- From: Jeanne Spellman <jeanne@w3.org>
- Date: Fri, 21 Aug 2009 13:27:31 -0400
- To: User Agent Working Group <w3c-wai-ua@w3.org>
jeanne note: This is not as bad as I first understood it. Closer examination shows that this nesting only applies to nesting in the article, aside, nav, and section elements. However, I still think it is significant and should be pointed out to HTML. http://dev.w3.org/html5/spec/the-xhtml-syntax.html#fonts-and-colors 11.2.5 Fonts and colors states: <quote> The article, aside, nav, and section elements are expected to affect the font size of h1 elements, based on the nesting depth.
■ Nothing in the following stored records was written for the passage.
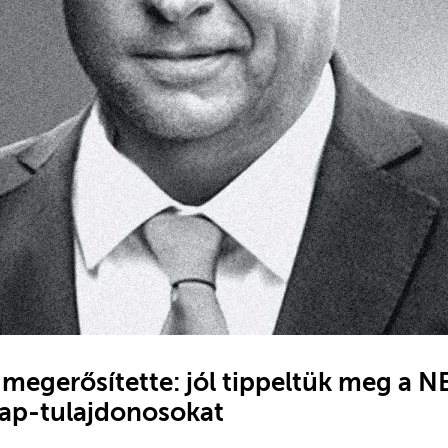
megerősítette: jól tippeltük meg a N
ap-tulajdonosokat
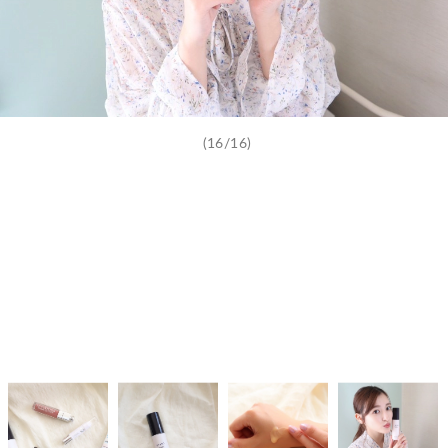
(16/16)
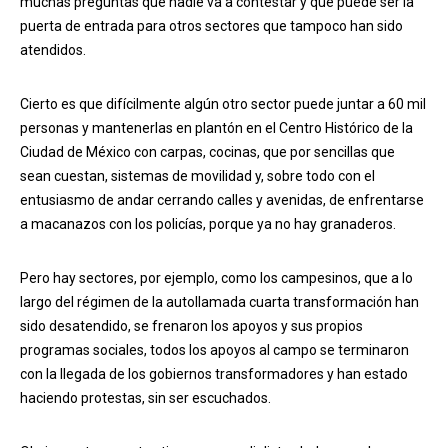
muchas preguntas que nadie va a contestar y que puede ser la
puerta de entrada para otros sectores que tampoco han sido
atendidos.
Cierto es que difícilmente algún otro sector puede juntar a 60 mil
personas y mantenerlas en plantón en el Centro Histórico de la
Ciudad de México con carpas, cocinas, que por sencillas que
sean cuestan, sistemas de movilidad y, sobre todo con el
entusiasmo de andar cerrando calles y avenidas, de enfrentarse
a macanazos con los policías, porque ya no hay granaderos.
Pero hay sectores, por ejemplo, como los campesinos, que a lo
largo del régimen de la autollamada cuarta transformación han
sido desatendido, se frenaron los apoyos y sus propios
programas sociales, todos los apoyos al campo se terminaron
con la llegada de los gobiernos transformadores y han estado
haciendo protestas, sin ser escuchados.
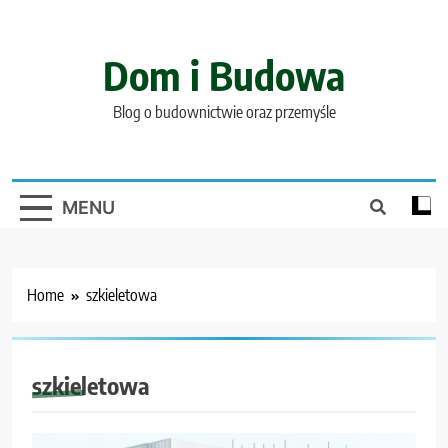
Skip
to
content
Dom i Budowa
Blog o budownictwie oraz przemyśle
MENU
Home
szkieletowa
szkieletowa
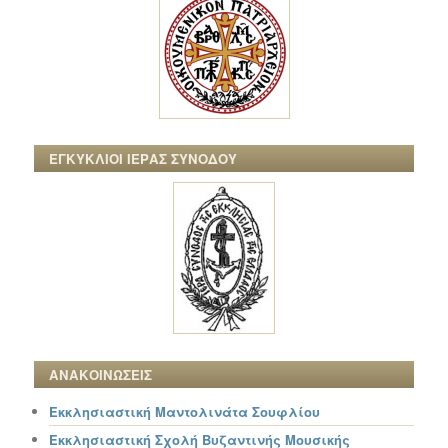
ΕΓΚΥΚΛΙΟΙ ΙΕΡΑΣ ΣΥΝΟΔΟΥ
ΑΝΑΚΟΙΝΩΣΕΙΣ
Εκκλησιαστική Μαντολινάτα Σουφλίου
Εκκλησιαστική Σχολή Βυζαντινής Μουσικής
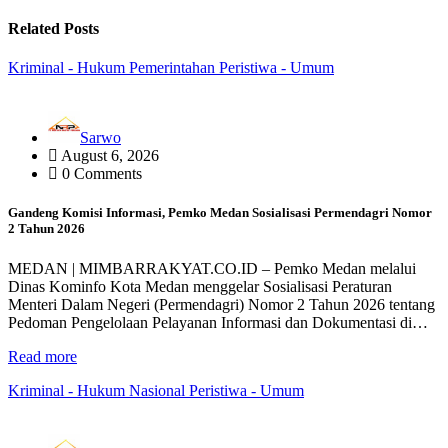
Related Posts
Kriminal - Hukum
Pemerintahan
Peristiwa - Umum
Sarwo
August 6, 2026
0 Comments
Gandeng Komisi Informasi, Pemko Medan Sosialisasi Permendagri Nomor
2 Tahun 2026
MEDAN | MIMBARRAKYAT.CO.ID – Pemko Medan melalui
Dinas Kominfo Kota Medan menggelar Sosialisasi Peraturan
Menteri Dalam Negeri (Permendagri) Nomor 2 Tahun 2026 tentang
Pedoman Pengelolaan Pelayanan Informasi dan Dokumentasi di…
Read more
Kriminal - Hukum
Nasional
Peristiwa - Umum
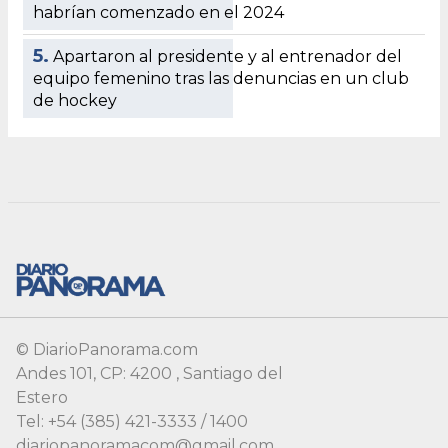
© DiarioPanorama.com
Andes 101, CP: 4200 , Santiago del
Estero
Tel: +54 (385) 421-3333 / 1400
diariopanoramacom@gmail.com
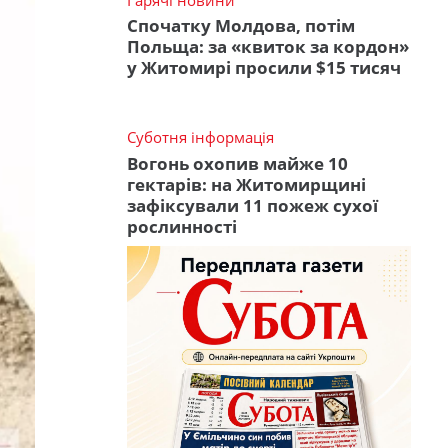
Спочатку Молдова, потім
Польща: за «квиток за кордон»
у Житомирі просили $15 тисяч
Суботня інформація
Вогонь охопив майже 10
гектарів: на Житомирщині
зафіксували 11 пожеж сухої
рослинності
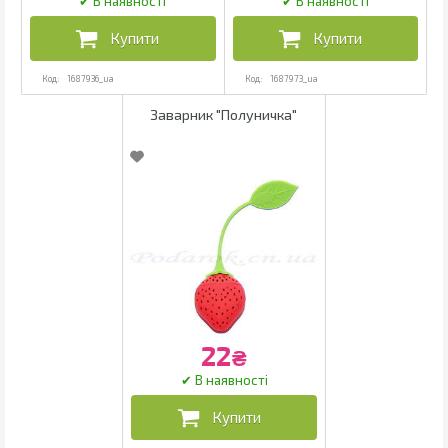
1687936_ua
1687973_ua
Заварник "Полуничка"
22
₴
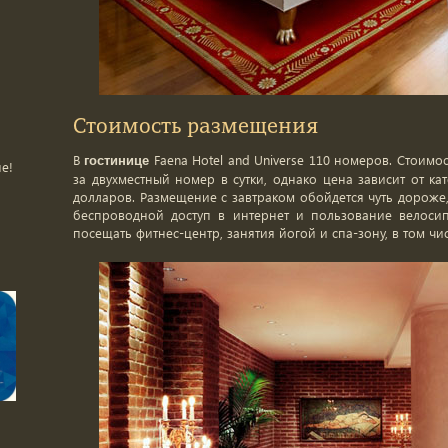
Стоимость размещения
В
Faena Hotel and Universe 110 номеров. Стоим
гостинице
не!
за двухместный номер в сутки, однако цена зависит от ка
долларов. Размещение с завтраком обойдется чуть дороже,
беспроводной доступ в интернет и пользование велосип
посещать фитнес-центр, занятия йогой и спа-зону, в том чис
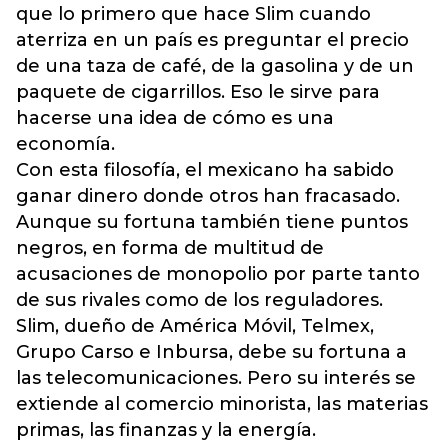
que lo primero que hace Slim cuando
aterriza en un país es preguntar el precio
de una taza de café, de la gasolina y de un
paquete de cigarrillos. Eso le sirve para
hacerse una idea de cómo es una
economía.
Con esta filosofía, el mexicano ha sabido
ganar dinero donde otros han fracasado.
Aunque su fortuna también tiene puntos
negros, en forma de multitud de
acusaciones de monopolio por parte tanto
de sus rivales como de los reguladores.
Slim, dueño de América Móvil, Telmex,
Grupo Carso e Inbursa, debe su fortuna a
las telecomunicaciones. Pero su interés se
extiende al comercio minorista, las materias
primas, las finanzas y la energía.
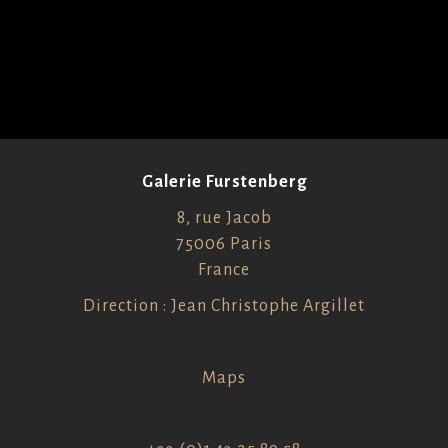
Galerie Furstenberg
8, rue Jacob
75006 Paris
France
Direction : Jean Christophe Argillet
Maps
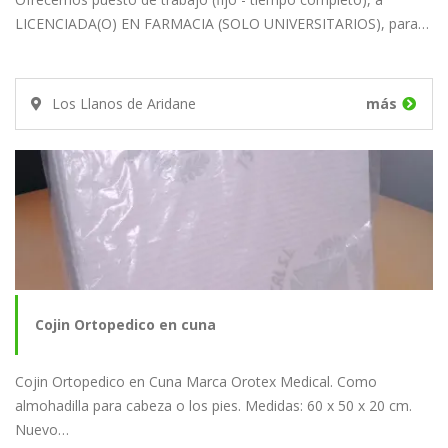
LICENCIADA(O) EN FARMACIA (SOLO UNIVERSITARIOS), para…
Los Llanos de Aridane
más
Cojin Ortopedico en cuna
Cojin Ortopedico en Cuna Marca Orotex Medical. Como
almohadilla para cabeza o los pies. Medidas: 60 x 50 x 20 cm.
Nuevo…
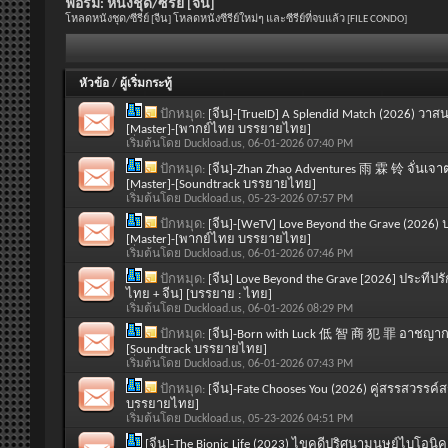
ฟอรั่ม:
หนังชุด/ซีรีย์ [จีน]
โหลดหนังชุด/ซีรีย์ [จีน] โหลดหนังซีรีย์ใหม่ๆ และซีรีย์ที่จบแล้ว [FILE CONDO]
หัวข้อ
/
ผู้เริ่มกระทู้
ปักหมุด:
[จีน]-[TrueID] A Splendid Match (2026) วาส
[Master]-[พากย์ไทย บรรยายไทย]
เริ่มต้นโดย
Duckload.us
, 06-01-2026 07:40 PM
ปักหมุด:
[จีน]-Zhan Zhao Adventures 雨 霖 铃 จั่นเจา
[Master]-[Soundtrack บรรยายไทย]
เริ่มต้นโดย
Duckload.us
, 05-23-2026 07:57 PM
ปักหมุด:
[จีน]-[WeTV] Love Beyond the Grave (2026)
[Master]-[พากย์ไทย บรรยายไทย]
เริ่มต้นโดย
Duckload.us
, 06-01-2026 07:46 PM
ปักหมุด:
[จีน] Love Beyond the Grave [2026] ประทีป
ไทย + จีน] [บรรยาย : ไทย]
เริ่มต้นโดย
Duckload.us
, 06-01-2026 08:29 PM
ปักหมุด:
[จีน]-Born with Luck 低 智 商 犯 罪 อาชญากรร
[Soundtrack บรรยายไทย]
เริ่มต้นโดย
Duckload.us
, 06-01-2026 07:43 PM
ปักหมุด:
[จีน]-Fate Chooses You (2026) คู่สรรสวรรค
บรรยายไทย]
เริ่มต้นโดย
Duckload.us
, 05-23-2026 04:51 PM
[จีน]-The Bionic Life (2023) ไขคดีปริศนามนุษย์ไบโอนิค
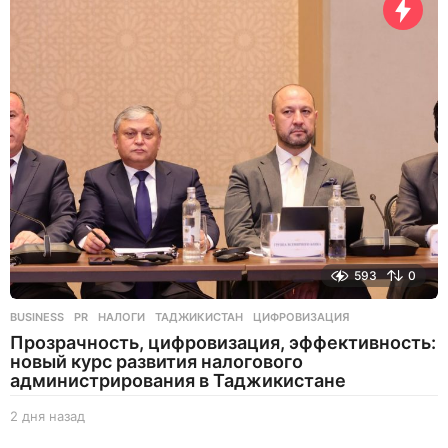
н
ь
н
а
з
а
д
593
0
BUSINESS
,
PR
НАЛОГИ
,
ТАДЖИКИСТАН
,
ЦИФРОВИЗАЦИЯ
Прозрачность, цифровизация, эффективность:
новый курс развития налогового
администрирования в Таджикистане
2 дня назад
2
д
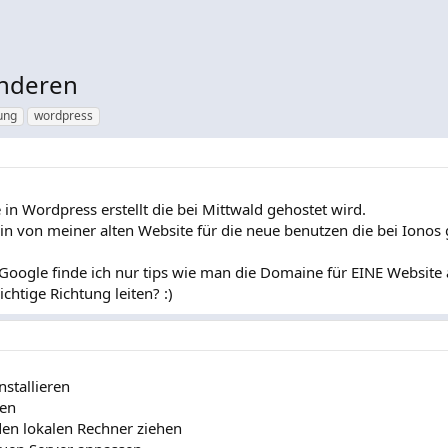
anderen
ung
wordpress
in Wordpress erstellt die bei Mittwald gehostet wird.
n von meiner alten Website für die neue benutzen die bei Ionos
Google finde ich nur tips wie man die Domaine für EINE Website 
chtige Richtung leiten? :)
stallieren
ren
den lokalen Rechner ziehen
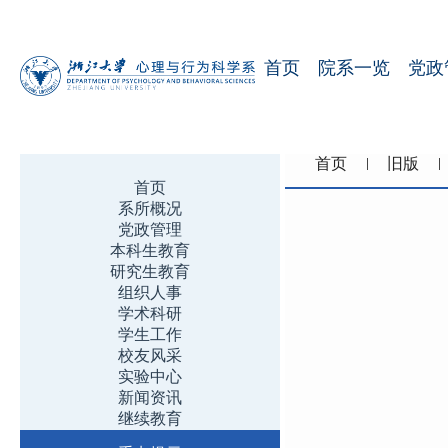
首页
院系一览
党政
首页
旧版
首页
系所概况
党政管理
本科生教育
研究生教育
组织人事
学术科研
学生工作
校友风采
实验中心
新闻资讯
继续教育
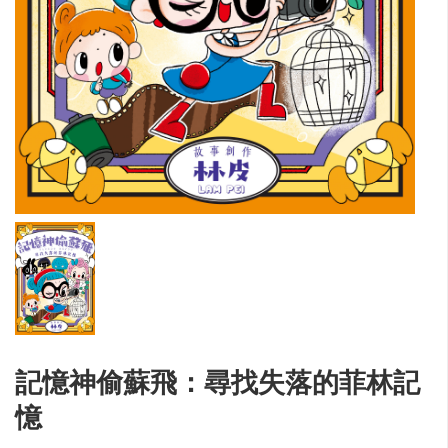
記憶神偷蘇飛：尋找失落的菲林記
憶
If x is a selector that matches elements that are either article, aside, nav, or section elements, then the following rules capture what is expected: @namespace url(http://www.w3.org/1999/xhtml); x h1 { font-size: 1.50em; } x x h1 { font-size: 1.17em; } x x x h1 { font-size: 1.00em; } x x x x h1 { font-size: 0.83em; } x x x x x h1 { font-size: 0.67em; } </quote> Issue: Users with low vision adjust font sizes to the minimum size needed for comfortable reading. Many users with low vision do not use assistive technology, but rather adjust to the largest font size supported by the user agent. Reducing the size of the font - particularly a text-dense element like "article" - increases the imbalance between font sizes in other parts of the page (e.g. the user would be forced to increase font size for the article text to the point where the font size in the non-nested parts of the page are enlarged so much as to overflow their containers. Automatic reduction of the size is unnecessary and will decrease access for users with low vision. Proposal: Remove the section. Nested elements should not have the containing text size reduced automatically. The author can choose to reduce the size of nested text through CSS, but it should not happen to font sizes automatically. UAAG Issue: I don't think there is a UAAG version of this. This is an HTML and CSS issue.